After Prather returned to work with Evergreen, he applied for and was granted a job change to the position of “plate maker” in 2005
The warehouseman position, in which Prather had been previously employed, and the new plate-maker position were, according to Prather, “totally different.” The warehouseman job involved use of a “lift,” which constantly bounced, and Prather attributed his initial injury to “being stuck on an older model” with a flat spot on a tire. The material that Prather was required to lift in the course of the warehouseman job was, however, heavier than the lifting required in the plate-maker position.
According to Prather, after returning to work, his back—which bothered him from “day one”—got progressively worse. Prather also testified that although the pain got worse and worse, he was unable to identify anything “in [his] mind that [he] actually felt that [he] hurt something.” Regardless, Prather missed a week of work in 2007 due to his back condition.
During Prather’s last two years of employment, Evergreen bought a new plate table which required him to bend over farther in performing his duties. Prather testified that “with the new table . . . bending a little bit further over... made [his back] worse.” During the last few months of work, he began experiencing a new problem, which he described as “a numbing feeling like it was going to sleep down to my foot.”
On February 3, 2010, Prather sought treatment from Dr. Erick-sen, a chiropractor, complaining of back and hip pain radiating down his leg. Prather returned to Ericksen for treatment four more times that February. On February 26,2010, Prather was experiencing pain from his back, down his leg, and into his foot, accompanied by tingling and numbness. Prather testified that the pain he was experiencing was worse and a little more intense than the pain he experienced in 2002.
OnMarch 1,2010,Dr. Ericksen recommended that Prather cease working pending further evaluation. According to the doctor’s work-limitation report, “[d]ue to previous history of degenerative disc disease [Prather] should remain out of work until further evaluation can be performed.” Prather was evaluated by another chiropractor,
Prather then underwent an MRI on March 15, 2010, with his MRI from 2005 being used for comparative purposes. The radiologist’s impression was that, compared to the earlier report, the new MRI showed an increase in the extent of disc extrusion and an increase in stenosis. The 2010 report also noted an annular tear, which the ALJ found was “not present previously.”
Prather continued regular treatment with Dr. Cook. In his reports, Dr. Cook repeatedly noted: “This injury was caused by work related activity.” On July 1, 2010, Prather was treated by Dr. Casazza, M.D., who diagnosed Prather with a lumbar-disc displacement and gave him an epidural injection. On July 2, 2010, Dr. Cook opined that Prather’s back condition was work-related and that Prather could not work for the foreseeable future.

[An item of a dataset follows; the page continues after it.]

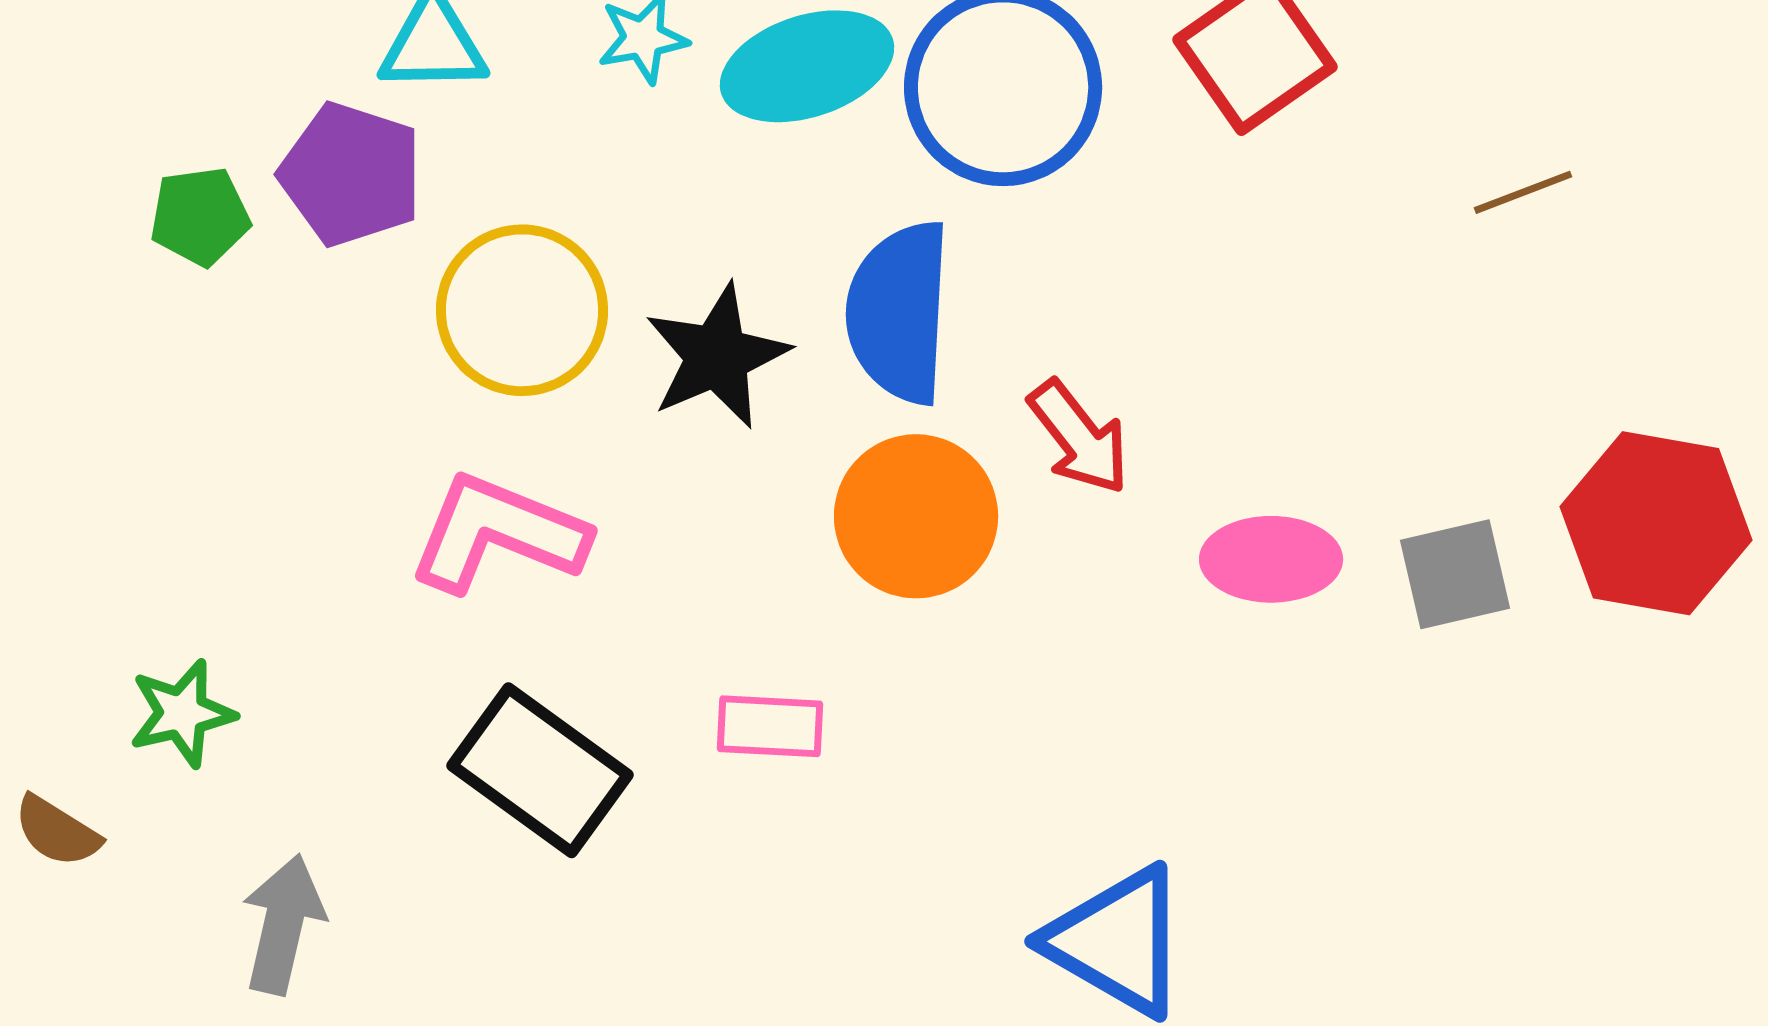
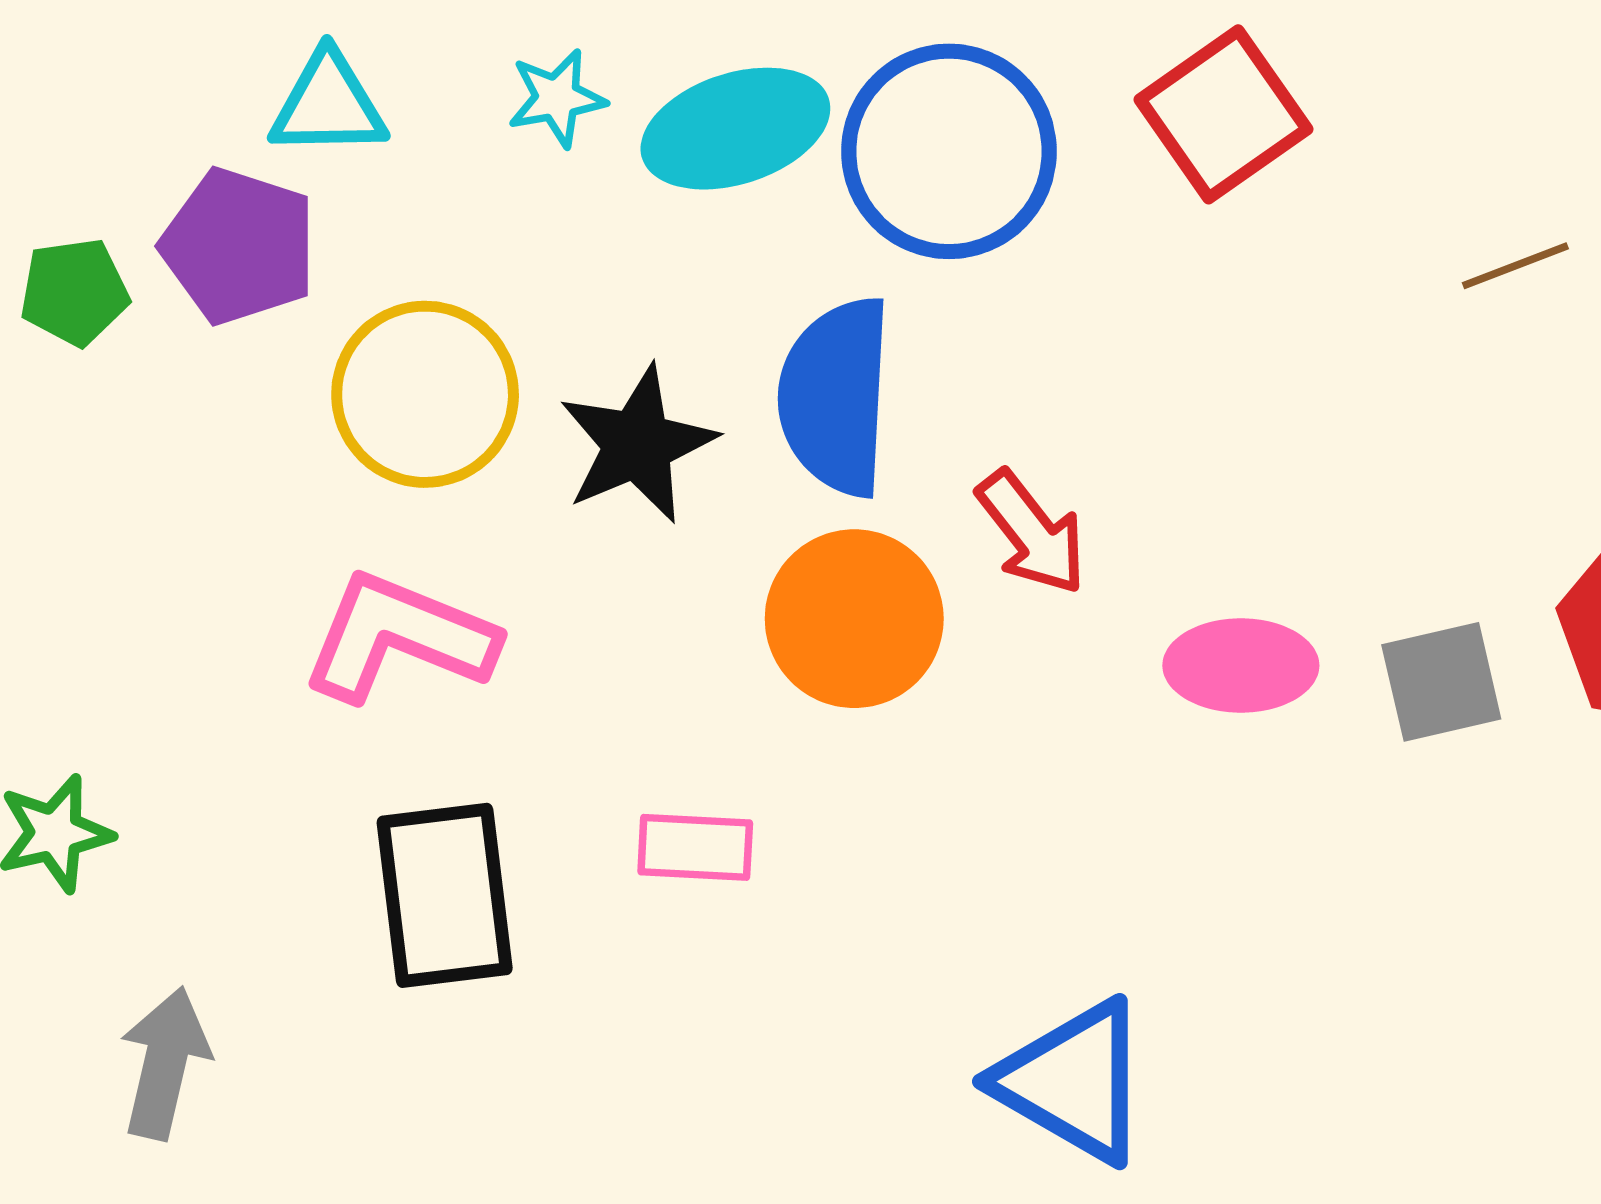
black rectangle: (540, 770) -> (445, 895), turned 47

Thereafter, Prather sought workers’ compensation benefits based on a claim that he injured his low back on February 26, 2010. Following a hearing, the ALJ found that Prather’s back condition was related to his position as a plate maker with Evergreen. Specifically, the ALJ found that after Evergreen purchased a new plate table, “the employee was required to bend more to perform his duties, and this activity over time aggravated his pre-existing back condition.” Accordingly, the ALJ found that Prather was entitled to temporary total disability benefits from the time Prather ceased work on March 1, 2010, on the theory that Prather suffered an aggravation of his pre-existing injury while working for Evergreen. Subsequently, Evergreen appealed to the Appellate Division of the State Board of Workers’ Compensation, which adopted the AL J’s award. Evergreen then appealed to the superior court, which affirmed the Appellate Division. Finally, Evergreen filed an application for a discretionary appeal, which this Court granted.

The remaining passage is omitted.